Sun Tzu, en su extraordinario libro “El arte de la guerra”, dice con gran simpleza: “conoce a tu enemigo y conócete a ti mismo; así podrás librar cien batallas sin correr riesgos”.
Esto nos lleva a plantearnos cuántas veces confiamos en exceso en nuestras virtudes y subestimamos o hasta ignoramos las virtudes y características de nuestros rivales. Escuchamos permanentemente a deportistas profesionales decir con la mayor soltura “nosotros nos fijamos sólo en nuestro juego, lo que haga el rival no nos importa mucho”, o conceptos parecidos a este. Los futbolistas argentinos, por ejemplo (y los directores técnicos, inclusive), son muy afectos a desdeñar no sólo las virtudes de los rivales sino cualquier estrategia que el mismo pudiera poner sobre el terreno de juego. Claro está que luego de alguna derrota inesperada las excusas ante supuestos planteos defensivos, las quejas sobre fallos arbitrales y hasta sobre el estado del campo de juego dejan al descubierto no sólo la pobreza de argumentos sino la incapacidad de reconocer falencias propias a la hora de establecer un plan de juego propio de cierta coherencia. Como si se diera por sobreentendido que los rivales deberían permitirnos desarrollar nuestro juego libremente.
En situaciones de adversidad inesperada es necesario buscar siempre cuál es el problema subyacente: arrogancia, temor no reconocido, soberbia, relajación, ambición… todas esas cuestiones que hacen que no se prepare un partido con suficiente seriedad y responsabilidad.
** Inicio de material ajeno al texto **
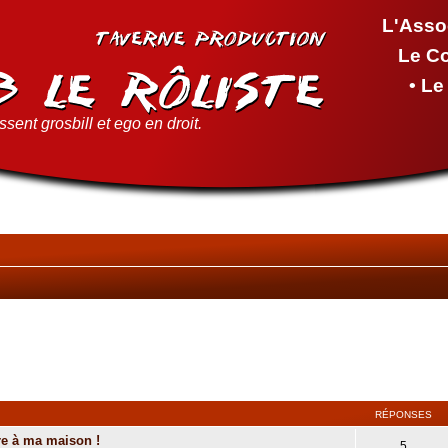
L'Asso
Le C
• L
sent grosbill et ego en droit.
RÉPONSES
re à ma maison !
5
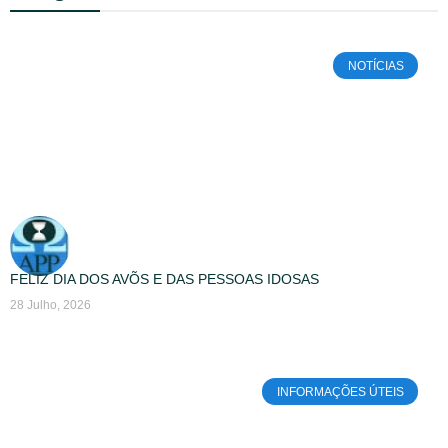
NOTÍCIAS
FELIZ DIA DOS AVÕS E DAS PESSOAS IDOSAS
28 Julho, 2026
INFORMAÇÕES ÚTEIS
La mayoría de situaciones de este tipo son variaciones del mismo tema (la historia de David y Goliat es una obvia referencia): subestimar a tu adversario lleva a una difícil situación debido al desconocimiento del oponente, lo que es tan malo como desconocerse a sí mismo.
Estar listo no es suficiente. Hay que estar Preparado,lo que requiere una especial condición física y mental, y una adecuada planificación. Cuando se está bien preparado, es más probable que todo fluya naturalmente. Cuando no no es así, la presión se hace sentir. Y así puede llegarse hasta el desaliento, que no es más que la convicción total de haber fallado. Una mala preparación es una invitación a eso. Es por eso que este tipo de contratiempos a veces no sólo nos niega la victoria; nos inflige heridas que pueden acompañarnos a lo largo del camino y que se pueden transformar en la semilla del fracaso.
Una tarea de los líderes de un equipo es minimizar el impacto de los acontecimientos inesperados. Esto es, entre otras cosas, prestar atención a todos los detalles. Lo que no se hizo antes y derivó en una derrota inesperada debe generar una profunda y sincera búsqueda de superación. Depende de cada uno, además, responder cada vez con más fuerza pero también con más humildad y más inteligencia.
Toda racha negativa inesperada puede acarrear una carga positiva: hacer que nos olvidemos de las cosas no esenciales o superfluas, que se recupere la humildad y volver a nuestras fortalezas básicas, a las cosas que realmente importan, a lo que nos ha forjado como equipo, a lo que constituye nuestra identidad. En esos valores está la fuerza para continuar adelante, y es tarea de líderes avanzar en esa dirección.
Eliminando el “habría que”, “tendría que”, “hay que”, “podría”. Eso que dicen los que nunca hacen nada. Hay que hacer lo que hay que hacer, no sólo pensar en hacerlo.
La derrota es tanto parte del juego como el triunfo, y hay que absorber la derrota con determinación y sacar provecho de ella, aprendiendo la lección. Los equipos que hacen la diferencia jamás permiten que un traspié inesperado, por duro que fuera, tenga el poder como para arruinarlos o echarlos atrás. Muchas veces necesitamos la adversidad para encontrar o reencontrar nuestros viejos valores, nuestra esencia. Lidiar con grandes pérdidas a veces puede llevarnos a grandes gratificaciones humanas e íntimas.
En definitiva, “el éxito no se logra porque te toca una buena mano, sino por jugar bien cuando te toca una mano mala.”